Paul, Hammarskjold, and Life in the Spirit

Other essays in this Christianity section focus on the Letters of Paul in the New Testament, especially his Letter to the Romans. My account of Paul makes him more like what we call “Pentecostal” Christians today, and for this reason his particular path seems not easily available those today (like myself) who have no personal experience of Spirit-possession. But I think there are some fundamental similarities between Paul’s spirituality and the spirituality expressed in the diary of Dag Hammarskjold (1905-1961) (published posthumously as Markings). The present essay explains some of the main similarities between the kind of goodness characteristic of Hammarskjold’s spirituality, and the Spirit-based spirituality of Paul:

  • Hammarskjold is a “driven” man. In his best moments, his drive to do what is right and struggle for rightness in the world and in himself, is a powerful but “irrational” force, not under his rational control and deliberate will. The Spirit in Paul is also something that comes upon a person, driving her from within — in its most dramatic instances it feels as though one is being “possessed” by some powerful force. I will argue that this kind of experience is central to the contrast Paul draws between “Spirit” and “Law,” and his associated contrast between the law-oriented Judaism he previously adhered to, and the new Spirit-oriented Judaism he associates with following Jesus.

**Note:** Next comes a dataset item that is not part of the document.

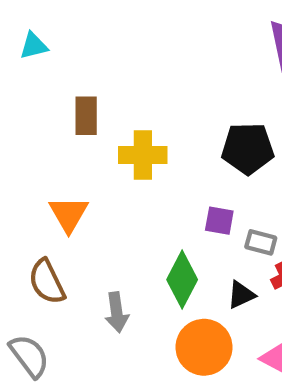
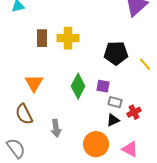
yellow cross: (143, 155) -> (68, 38), moved
gray rectangle: (261, 242) -> (115, 102), moved
green diamond: (182, 280) -> (78, 86), moved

  • The Spirit in Paul is something a person feels within herself, but at the same time feels as “not me.” Hammarskjold describes a similar inner force felt within when he says “although it is in me, is outside and above me.” And Paul, like Hammarskjold, insists that this inner drive is not something one should take personal credit for, or use for one’s own personal interests.
  • The spirituality of Paul, and of Hammarskjold, is an intensely emotional, passionate spirituality. It is based on attending to very strong feelings, even when these feelings are difficult to express and make rational sense of. One would never arrive at this way of being by purely rational thought. But not just any kind of passions are involved here. This passion is something like sexual passion, for example, in that it is something that takes over (“possesses”) a person and makes her feel “carried away,” rather than something under her deliberate rational control. The passion of Paul and Hammarskjold, by contrast, is a passion for rightness, driving a person to devote her life to something important for its own sake, especially for doing what is right and struggling for the victory of rightness in the world.
  • Both Paul and Hammarskjold are seized by this drive in a very perfectionist form, and a form most disconnected from, and even contrasted with, ordinary human standards of tangible success. Hammarskjold’s drive is not satisfied by normal kinds of human achievements – his most despairing feelings about his “meaningless” life come at a time when he is most accomplished by ordinary human standards. He feels on the contrary that satisfaction with conventional signs of success is one of the main obstacles to following the passionate internal drive for rightness and importance he values most highly (“never let success hide its emptiness from you… and so keep alive that pain in the soul that drives us beyond ourselves.”) Similarly, when Paul speaks of the universality and inescapability of “sin” in the Letter to the Romans, he does not have in mind what we would ordinarily consider individual acts of wrongdoing. Rather: “All are sinful because all fall short of the Glory of God” — the “Glory of God” representing in Paul the demands of God for perfect rightness. The crucified Jesus also sometimes serves for Paul as an image of a kind of goodness most disconnected from any standards of “success” in the world.
    The discussion of Hammarskjold above argued that Hammarskjold is justified in connecting his inner drive with “God” (as ultimate “authority”) to the extent that his drive participates in some transcendent Goodness, and that we should understand “transcendent” in Plato’s sense as perfect Goodness. And in the Platonic context, transcendent Goodness is always very difficult to understand and grasp in itself, but it is the perfection of some kind of goodness more easily accessible to us in more familiar if less perfect forms. So this is how we should treat Paul’s concept of “God’s Holy Spirit.”
  • “Possessed by God’s Holy Spirit” describes some particular and specific kind of goodness, not just any kind, or goodness in general (one should already begin to see how the passionate nature of this goodness makes it different from the more “cool” goodness of Buddhist Nibbana).
  • This goodness deserves being treated as divine (as “God’s Spirit”) in the same sense that Plato calls Platonic Forms “divine paradigms” — i.e. insofar as it is conceived in its most perfect form, transcending all familiar human concepts and ordinary human capacities. The Platonic concept of participation and analogy allows us to rationally understand divine transcendent goodness through lesser imperfect examples, while not reducing this transcendent goodness to something more ordinary, less transcendent than what Paul conceives it to be.